Future research using time-series data, namely, using ecological momentary assessments where parents complete multiple assessments during a day on parental stress and child mental health, would be of particular importance. Furthermore, investigating other relevant variables, such as parental negative patterns of thinking (e.g., parental worry; Păsărelu et al., 2017b) and parenting, could help us better understand mechanisms that can bridge parental stress and child mental health. Another future direction could be to couple the insights from network analysis with those that could be acquired through a qualitative method. In this sense, the online photovoice (OPV) method appears to be a promising methodological tool. In OPV people are encouraged to photograph things and places that represent facilitators or obstacles in their lives; thereafter, the pictures are analyzed by inviting people to write captions and descriptions for each image they provided (Tanhan et al., 2021; Tanhan & Strack, 2020). Therefore, in OPV the parents could take pictures of their facilities and concerns as parents, and these photographs could be further explored by asking parents to write descriptions. The tremendous potential of this method has also been revealed in the context of the COVID-19 pandemic (Doyumgaç et al., 2021; Tanhan et al., 2021).

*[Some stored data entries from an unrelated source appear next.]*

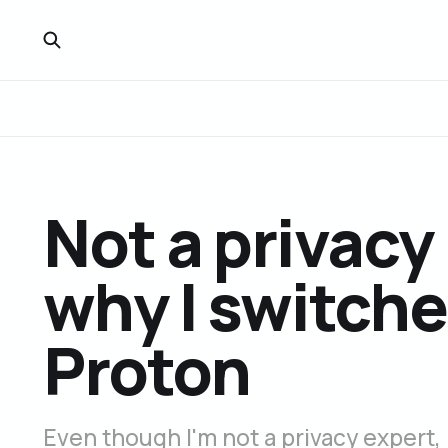
Not a privacy 
why I switche
Proton
Even though I'm not a privacy expert, I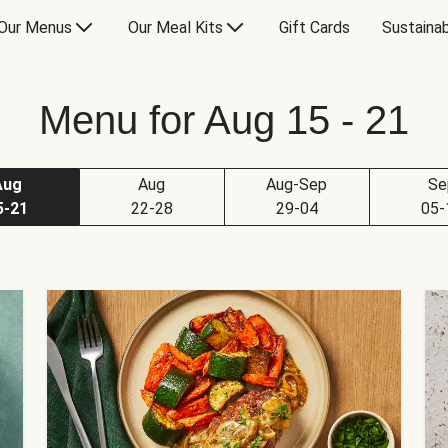
Our Menus
Our Meal Kits
Gift Cards
Sustainab
Menu for Aug 15 - 21
Aug
Aug
Aug-Sep
Se
5-21
22-28
29-04
05-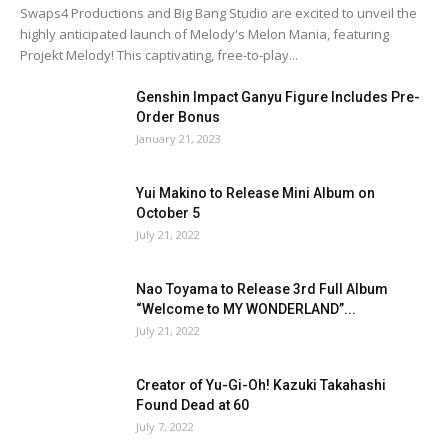
Swaps4 Productions and Big Bang Studio are excited to unveil the
highly anticipated launch of Melody's Melon Mania, featuring
Projekt Melody! This captivating, free-to-play...
Genshin Impact Ganyu Figure Includes Pre-
Order Bonus
January 21, 2023
Yui Makino to Release Mini Album on
October 5
July 21, 2022
Nao Toyama to Release 3rd Full Album
“Welcome to MY WONDERLAND”...
July 21, 2022
Creator of Yu-Gi-Oh! Kazuki Takahashi
Found Dead at 60
July 7, 2022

Investigating the effect of culture is an important future endeavor given the fact that parenting is shaped by one’s culture. There are differences between individualist and collectivist cultures in interpreting child’s behavior (Dobrean et al., 2021), therefore, we call future research to integrate culture in the network between the two constructs. Language has a particular role in shaping one’s identity as indicated by research on immigrations (Tadayon & Khodi, 2016). Finally, future studies should consider the use of multiple informants to assess parental and child variables. Until now, studies that assessed the interaction of parental and child variables using network analysis used either child (e.g., Florean et al., 2022b) or parent report. However, it has been argued that the perspective on child and parental variables could differ between parents and children (Florean et al., 2022a). In this context, future studies must use child and parent reports in tandem. By doing so, one could not only view the dynamic between parental and child variables from two perspectives but could also derive meaningful information about the differences.

Conclusions

The present study investigated the relationship between parental stress and child mental health problems using a network approach. Results indicated that perceived coping was a central node, bridging the two constructs while the item 13 (“often unhappy, downhearted”) was the most central from the network of child psychopathology. Future studies should use temporal dynamics between parental stress and child mental health problems and explore mechanisms between the two constructs. This approach is of particular importance for prevention and intervention approaches to mental health problems. Targeting parental perceived coping in parenting programs could prevent/reduce child mental health problems.